# Work instruction
From the line containing "Zustimmung [tab] (61, 1093)" down to the final line of the entries below, restate each line word for word and add nothing.

(Data items)
::::::::::

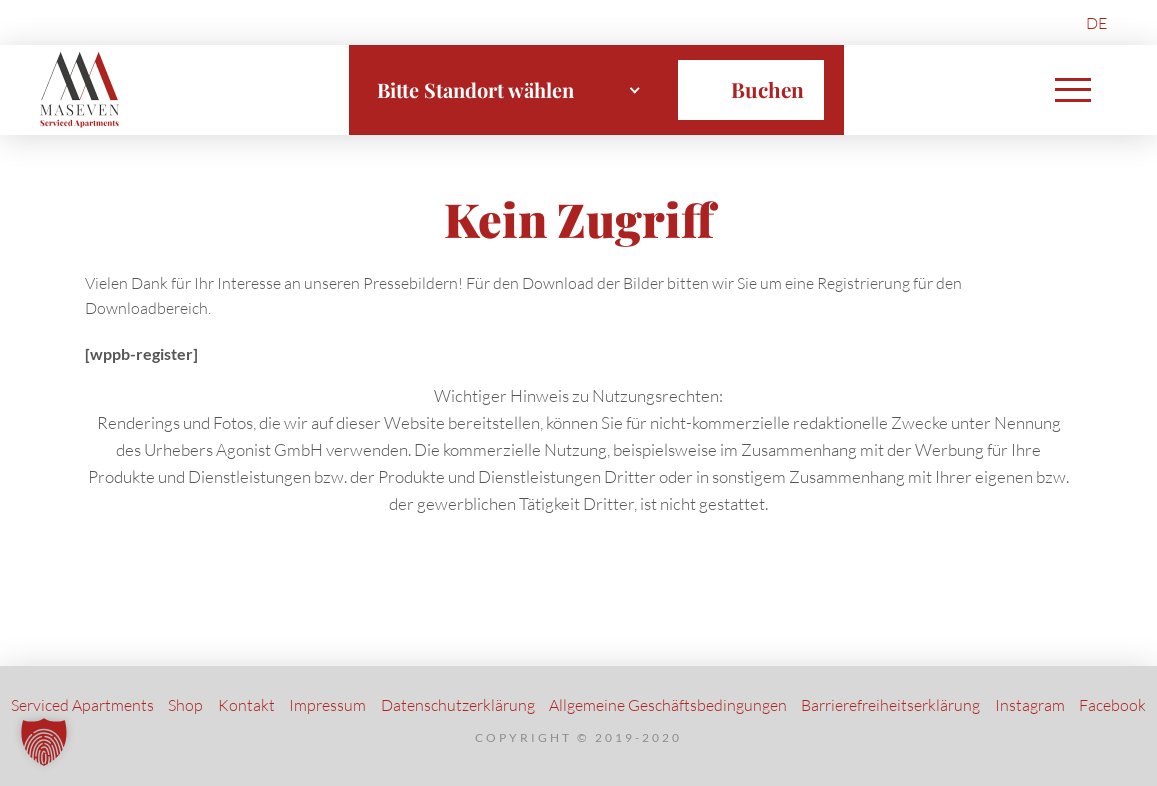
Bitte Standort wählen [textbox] (475, 89)
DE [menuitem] (1096, 23)
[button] (1073, 90)
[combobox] (509, 90)
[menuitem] (1096, 22)
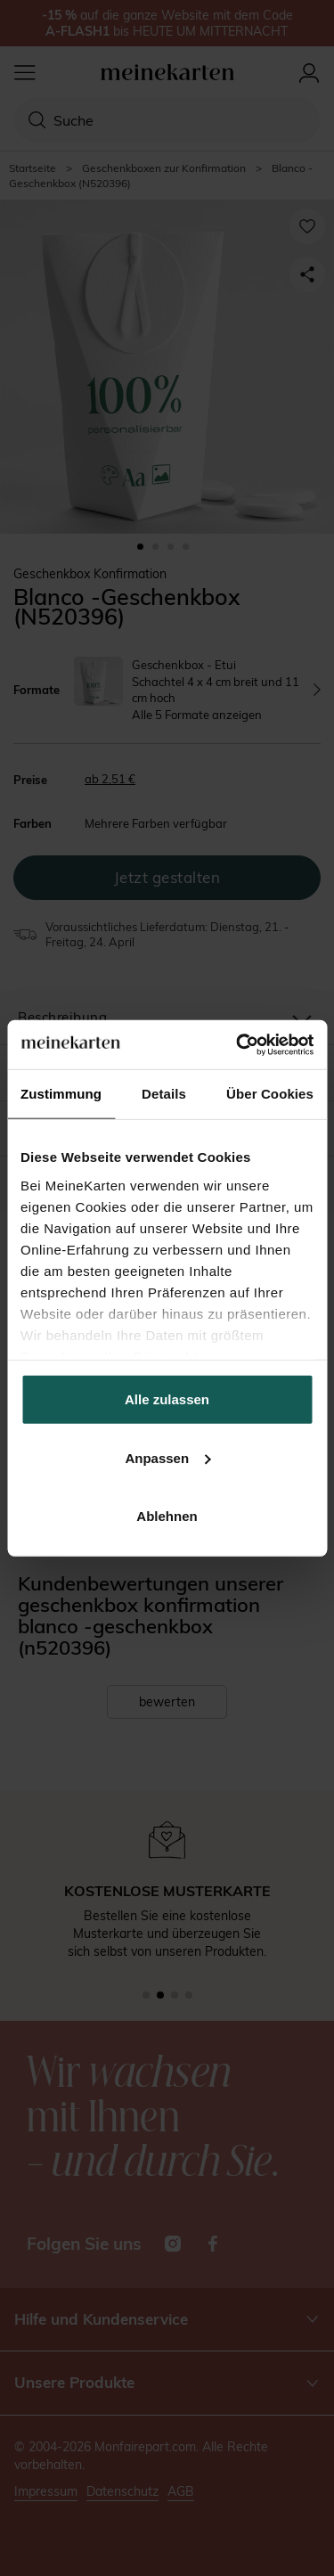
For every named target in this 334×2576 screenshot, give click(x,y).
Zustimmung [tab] (61, 1093)
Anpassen (167, 1457)
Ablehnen (166, 1516)
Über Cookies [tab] (270, 1093)
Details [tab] (164, 1093)
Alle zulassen (167, 1399)
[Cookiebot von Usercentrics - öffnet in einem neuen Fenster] (238, 1044)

::::::::::

# Task response
Zustimmung [tab] (61, 1093)
Anpassen (167, 1457)
Ablehnen (166, 1516)
Über Cookies [tab] (270, 1093)
Details [tab] (164, 1093)
Alle zulassen (167, 1399)
[Cookiebot von Usercentrics - öffnet in einem neuen Fenster] (238, 1044)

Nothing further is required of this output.